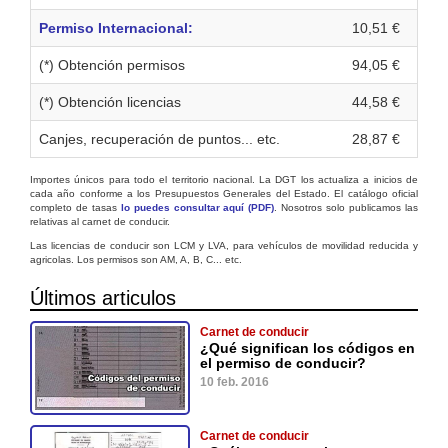
Permiso Internacional:
10,51 €
(*) Obtención permisos
94,05 €
(*) Obtención licencias
44,58 €
Canjes, recuperación de puntos... etc.
28,87 €
Importes únicos para todo el territorio nacional. La DGT los actualiza a inicios de
cada año conforme a los Presupuestos Generales del Estado. El catálogo oficial
completo de tasas
lo puedes consultar aquí (PDF)
. Nosotros solo publicamos las
relativas al carnet de conducir.
Las licencias de conducir son LCM y LVA, para vehículos de movilidad reducida y
agricolas. Los permisos son AM, A, B, C... etc.
Últimos articulos
Carnet de conducir
¿Qué significan los códigos en
el permiso de conducir?
10 feb. 2016
Carnet de conducir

____

Exercise goal> Scan the material above. Copy each line that holds the word "licencias".

Exercise answer>
(*) Obtención licencias
Las licencias de conducir son LCM y LVA, para vehículos de movilidad reducida y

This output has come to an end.